- [Work required]:
Repeat every record exactly, but keep images out of the copy.

- [Information shown]:
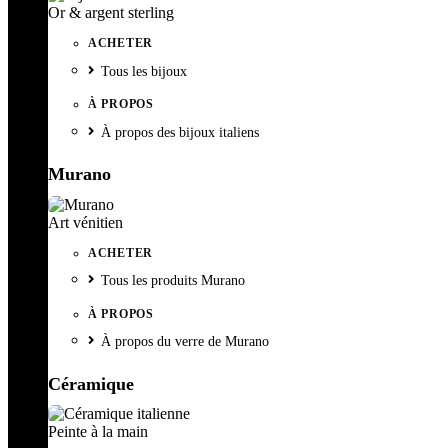
Or & argent sterling
ACHETER
Tous les bijoux
À PROPOS
À propos des bijoux italiens
Murano
Art vénitien
ACHETER
Tous les produits Murano
À PROPOS
À propos du verre de Murano
Céramique
Peinte à la main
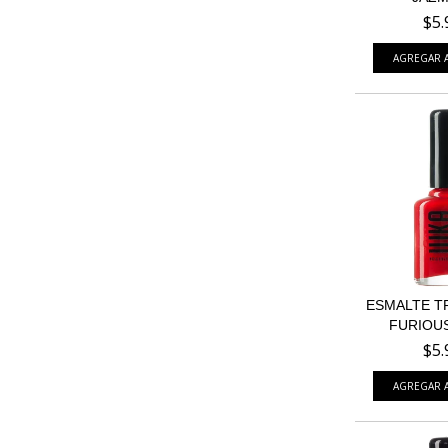
$5.
ESMALTE T
FURIOUS
$5.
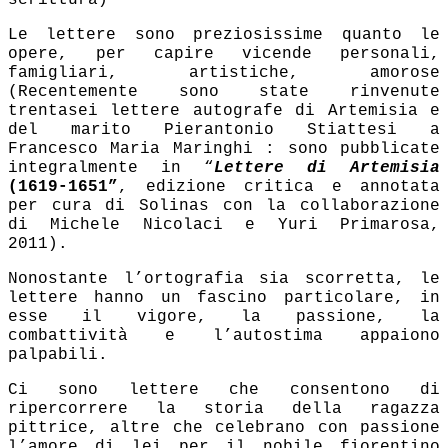
scrittura)
Le lettere sono preziosissime quanto le
opere, per capire vicende personali,
famigliari, artistiche, amorose
(Recentemente sono state rinvenute
trentasei lettere autografe di Artemisia e
del marito Pierantonio Stiattesi a
Francesco Maria Maringhi : sono pubblicate
integralmente in “
Lettere di Artemisia
(1619-1651”
, edizione critica e annotata
per cura di Solinas con la collaborazione
di Michele Nicolaci e Yuri Primarosa,
2011).
Nonostante l’ortografia sia scorretta, le
lettere hanno un fascino particolare, in
esse il vigore, la passione, la
combattività e l’autostima appaiono
palpabili.
Ci sono lettere che consentono di
ripercorrere la storia della ragazza
pittrice, altre che celebrano con passione
l’amore di lei per il nobile fiorentino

- [Solution for this problem]:
Or & argent sterling
ACHETER
Tous les bijoux
À PROPOS
À propos des bijoux italiens
Murano
Art vénitien
ACHETER
Tous les produits Murano
À PROPOS
À propos du verre de Murano
Céramique
Peinte à la main
$5.
ESMALTE T
FURIOUS
$5.
scrittura)
Le lettere sono preziosissime quanto le
opere, per capire vicende personali,
famigliari, artistiche, amorose
(Recentemente sono state rinvenute
trentasei lettere autografe di Artemisia e
del marito Pierantonio Stiattesi a
Francesco Maria Maringhi : sono pubblicate
integralmente in “
Lettere di Artemisia
(1619-1651”
, edizione critica e annotata
per cura di Solinas con la collaborazione
di Michele Nicolaci e Yuri Primarosa,
2011).
Nonostante l’ortografia sia scorretta, le
lettere hanno un fascino particolare, in
esse il vigore, la passione, la
combattività e l’autostima appaiono
palpabili.
Ci sono lettere che consentono di
ripercorrere la storia della ragazza
pittrice, altre che celebrano con passione
l’amore di lei per il nobile fiorentino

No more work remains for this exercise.